At the state level, North Carolina's proposed Ratepayer Protection Act, Senate Bill 730, would require large-scale data centers to pay cost-based electric rates covering new generation, transmission and distribution infrastructure tied to their load, adopt closed-loop water or liquid cooling systems, and bar local governments from offering them tax incentives or subsidies. The North Carolina House approved the bill on second reading by a 69–44 vote on June 3, 2026.
Mizell, who won the 2026 Republican primary for Davidson County Commissioner and appears on the Nov. 3, 2026, general election ballot, framed the debate as a fundamental question of whom government serves.

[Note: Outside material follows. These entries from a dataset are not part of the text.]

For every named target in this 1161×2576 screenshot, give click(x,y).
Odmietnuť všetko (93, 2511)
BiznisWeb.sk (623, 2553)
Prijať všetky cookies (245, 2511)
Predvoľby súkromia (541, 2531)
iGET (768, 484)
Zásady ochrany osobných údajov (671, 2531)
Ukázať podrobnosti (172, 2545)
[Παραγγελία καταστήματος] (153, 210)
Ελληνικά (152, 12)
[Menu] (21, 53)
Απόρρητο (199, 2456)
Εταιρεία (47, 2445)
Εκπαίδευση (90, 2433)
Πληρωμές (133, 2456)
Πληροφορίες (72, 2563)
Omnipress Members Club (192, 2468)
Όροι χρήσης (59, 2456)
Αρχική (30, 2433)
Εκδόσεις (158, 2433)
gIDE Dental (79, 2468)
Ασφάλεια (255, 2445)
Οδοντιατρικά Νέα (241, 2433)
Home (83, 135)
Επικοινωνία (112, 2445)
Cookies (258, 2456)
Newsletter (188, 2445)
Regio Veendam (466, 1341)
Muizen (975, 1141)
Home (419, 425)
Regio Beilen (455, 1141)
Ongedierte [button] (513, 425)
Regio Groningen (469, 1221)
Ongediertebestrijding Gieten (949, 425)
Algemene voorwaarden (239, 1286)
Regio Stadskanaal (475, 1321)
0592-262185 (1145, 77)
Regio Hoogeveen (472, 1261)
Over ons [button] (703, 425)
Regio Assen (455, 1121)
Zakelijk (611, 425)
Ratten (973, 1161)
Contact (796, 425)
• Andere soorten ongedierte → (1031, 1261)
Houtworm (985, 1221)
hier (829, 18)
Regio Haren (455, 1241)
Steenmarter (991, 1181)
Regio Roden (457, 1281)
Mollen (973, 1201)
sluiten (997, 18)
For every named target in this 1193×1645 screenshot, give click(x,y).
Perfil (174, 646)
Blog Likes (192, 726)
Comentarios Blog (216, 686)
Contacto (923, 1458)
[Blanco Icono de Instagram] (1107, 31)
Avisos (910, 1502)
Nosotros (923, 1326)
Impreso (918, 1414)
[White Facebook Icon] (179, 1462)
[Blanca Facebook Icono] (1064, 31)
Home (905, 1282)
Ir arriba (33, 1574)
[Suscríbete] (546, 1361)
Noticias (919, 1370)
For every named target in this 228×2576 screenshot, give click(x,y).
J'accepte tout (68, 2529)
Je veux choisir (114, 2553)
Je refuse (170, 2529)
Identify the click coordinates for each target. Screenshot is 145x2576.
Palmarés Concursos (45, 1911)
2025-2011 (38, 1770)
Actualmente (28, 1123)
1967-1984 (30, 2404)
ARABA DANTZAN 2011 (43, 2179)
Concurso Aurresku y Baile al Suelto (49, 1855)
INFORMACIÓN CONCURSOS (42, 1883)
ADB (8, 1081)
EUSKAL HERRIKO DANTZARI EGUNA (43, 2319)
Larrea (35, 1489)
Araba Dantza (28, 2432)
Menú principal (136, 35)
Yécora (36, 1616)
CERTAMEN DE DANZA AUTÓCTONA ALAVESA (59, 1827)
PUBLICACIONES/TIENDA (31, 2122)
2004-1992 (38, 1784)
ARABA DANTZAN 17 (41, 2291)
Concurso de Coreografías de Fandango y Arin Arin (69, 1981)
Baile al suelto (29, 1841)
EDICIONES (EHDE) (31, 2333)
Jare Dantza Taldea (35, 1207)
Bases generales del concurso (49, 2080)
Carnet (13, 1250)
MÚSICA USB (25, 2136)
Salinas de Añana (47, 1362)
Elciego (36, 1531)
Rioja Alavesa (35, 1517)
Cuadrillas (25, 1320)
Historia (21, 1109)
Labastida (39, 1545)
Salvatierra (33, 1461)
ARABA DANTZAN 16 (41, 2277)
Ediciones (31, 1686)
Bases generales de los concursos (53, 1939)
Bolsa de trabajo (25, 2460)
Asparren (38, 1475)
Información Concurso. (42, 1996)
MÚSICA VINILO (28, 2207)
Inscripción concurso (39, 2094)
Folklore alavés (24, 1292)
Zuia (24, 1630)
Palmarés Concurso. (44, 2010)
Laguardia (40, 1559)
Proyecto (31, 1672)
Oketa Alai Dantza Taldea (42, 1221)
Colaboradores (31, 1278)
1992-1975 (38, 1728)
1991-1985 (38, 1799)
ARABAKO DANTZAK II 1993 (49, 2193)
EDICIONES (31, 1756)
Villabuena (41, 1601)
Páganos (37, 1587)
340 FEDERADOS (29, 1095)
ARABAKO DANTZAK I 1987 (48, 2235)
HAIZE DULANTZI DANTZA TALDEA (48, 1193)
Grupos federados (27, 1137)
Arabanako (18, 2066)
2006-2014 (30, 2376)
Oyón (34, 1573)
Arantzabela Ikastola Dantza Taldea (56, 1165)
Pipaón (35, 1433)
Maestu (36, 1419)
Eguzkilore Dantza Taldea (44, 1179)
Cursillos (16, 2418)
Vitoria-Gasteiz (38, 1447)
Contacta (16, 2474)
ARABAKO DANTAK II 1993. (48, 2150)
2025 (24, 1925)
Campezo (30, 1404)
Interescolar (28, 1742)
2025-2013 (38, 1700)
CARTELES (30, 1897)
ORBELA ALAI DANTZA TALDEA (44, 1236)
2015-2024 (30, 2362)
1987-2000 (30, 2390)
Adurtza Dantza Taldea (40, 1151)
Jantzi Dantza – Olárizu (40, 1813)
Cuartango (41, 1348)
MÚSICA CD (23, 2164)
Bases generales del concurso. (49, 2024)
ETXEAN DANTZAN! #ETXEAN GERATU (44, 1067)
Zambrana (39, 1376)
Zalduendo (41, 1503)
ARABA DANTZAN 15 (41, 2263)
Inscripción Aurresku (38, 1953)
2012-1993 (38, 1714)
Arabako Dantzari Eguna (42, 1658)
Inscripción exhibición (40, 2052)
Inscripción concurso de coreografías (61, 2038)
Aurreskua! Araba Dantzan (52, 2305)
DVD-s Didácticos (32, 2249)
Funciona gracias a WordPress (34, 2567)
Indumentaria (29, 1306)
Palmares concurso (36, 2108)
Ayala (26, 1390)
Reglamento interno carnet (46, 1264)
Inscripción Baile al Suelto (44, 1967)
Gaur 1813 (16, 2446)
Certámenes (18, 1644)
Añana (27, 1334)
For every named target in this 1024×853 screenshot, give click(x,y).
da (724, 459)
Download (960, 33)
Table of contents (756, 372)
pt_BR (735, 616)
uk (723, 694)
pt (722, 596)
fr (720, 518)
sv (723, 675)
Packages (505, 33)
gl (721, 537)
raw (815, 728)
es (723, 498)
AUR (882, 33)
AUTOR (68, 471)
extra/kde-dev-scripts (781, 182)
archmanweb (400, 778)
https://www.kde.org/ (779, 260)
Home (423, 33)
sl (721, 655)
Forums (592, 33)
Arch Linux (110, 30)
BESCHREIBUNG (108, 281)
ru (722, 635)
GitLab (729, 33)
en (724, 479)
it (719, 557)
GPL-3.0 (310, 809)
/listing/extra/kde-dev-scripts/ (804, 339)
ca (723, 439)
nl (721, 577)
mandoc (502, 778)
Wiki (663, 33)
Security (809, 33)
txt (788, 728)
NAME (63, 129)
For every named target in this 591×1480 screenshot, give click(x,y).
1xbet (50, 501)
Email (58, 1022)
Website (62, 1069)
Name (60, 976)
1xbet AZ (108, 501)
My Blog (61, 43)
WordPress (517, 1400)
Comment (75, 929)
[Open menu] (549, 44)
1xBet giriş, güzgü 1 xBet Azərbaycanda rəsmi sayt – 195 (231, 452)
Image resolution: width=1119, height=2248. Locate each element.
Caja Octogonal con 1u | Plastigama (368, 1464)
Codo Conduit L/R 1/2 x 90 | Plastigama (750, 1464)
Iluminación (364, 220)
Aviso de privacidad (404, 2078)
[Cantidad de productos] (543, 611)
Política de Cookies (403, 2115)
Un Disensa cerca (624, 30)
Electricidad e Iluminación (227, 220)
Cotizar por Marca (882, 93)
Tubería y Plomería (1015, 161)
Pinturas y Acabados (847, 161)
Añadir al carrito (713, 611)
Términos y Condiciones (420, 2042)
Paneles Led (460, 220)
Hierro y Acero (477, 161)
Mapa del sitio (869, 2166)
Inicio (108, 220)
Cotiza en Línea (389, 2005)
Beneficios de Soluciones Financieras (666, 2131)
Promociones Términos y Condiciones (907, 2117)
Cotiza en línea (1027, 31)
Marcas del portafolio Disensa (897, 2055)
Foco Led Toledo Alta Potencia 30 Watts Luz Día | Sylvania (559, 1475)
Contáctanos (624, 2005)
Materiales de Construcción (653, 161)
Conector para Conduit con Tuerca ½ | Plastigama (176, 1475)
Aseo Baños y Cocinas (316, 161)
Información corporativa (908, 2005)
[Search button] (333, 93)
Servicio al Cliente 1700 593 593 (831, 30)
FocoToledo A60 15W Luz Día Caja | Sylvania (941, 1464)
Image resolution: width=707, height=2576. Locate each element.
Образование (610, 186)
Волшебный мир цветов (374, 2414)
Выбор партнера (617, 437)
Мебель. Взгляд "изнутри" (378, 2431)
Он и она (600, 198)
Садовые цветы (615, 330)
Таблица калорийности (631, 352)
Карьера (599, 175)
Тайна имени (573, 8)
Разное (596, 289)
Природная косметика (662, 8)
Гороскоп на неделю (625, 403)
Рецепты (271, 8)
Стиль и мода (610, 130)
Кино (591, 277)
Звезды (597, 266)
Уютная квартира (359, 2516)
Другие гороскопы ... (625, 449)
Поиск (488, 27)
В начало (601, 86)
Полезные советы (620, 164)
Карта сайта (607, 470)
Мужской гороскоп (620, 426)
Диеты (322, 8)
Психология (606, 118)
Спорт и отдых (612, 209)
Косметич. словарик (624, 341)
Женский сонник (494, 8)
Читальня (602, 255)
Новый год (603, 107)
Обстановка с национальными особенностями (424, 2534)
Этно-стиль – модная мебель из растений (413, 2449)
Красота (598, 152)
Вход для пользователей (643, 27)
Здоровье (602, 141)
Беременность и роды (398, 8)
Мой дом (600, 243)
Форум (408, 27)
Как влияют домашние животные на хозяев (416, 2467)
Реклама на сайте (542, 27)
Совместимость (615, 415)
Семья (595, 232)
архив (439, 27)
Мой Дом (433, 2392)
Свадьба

"I was not elected County Commissioner to represent special interests, speculative development, or the data center industry," Matt Mizell, Davidson County Commissioner, said. "I was elected to represent the residents of Davidson County and to serve as a temporary steward of a county that must be wisely and justly governed."
"Growth should serve the people who live here," Matt Mizell, Davidson County Commissioner, said. "It should not force the people who live here to serve the growth or big business. Data centers certainly belong somewhere. But they do not belong in Davidson County."
As Davidson, Davie, Stokes and Mount Airy place limits on data center development, Forsyth County faces its own reckoning over whether to absorb what neighboring communities have refused — and what trade-offs county commissioners are prepared to accept.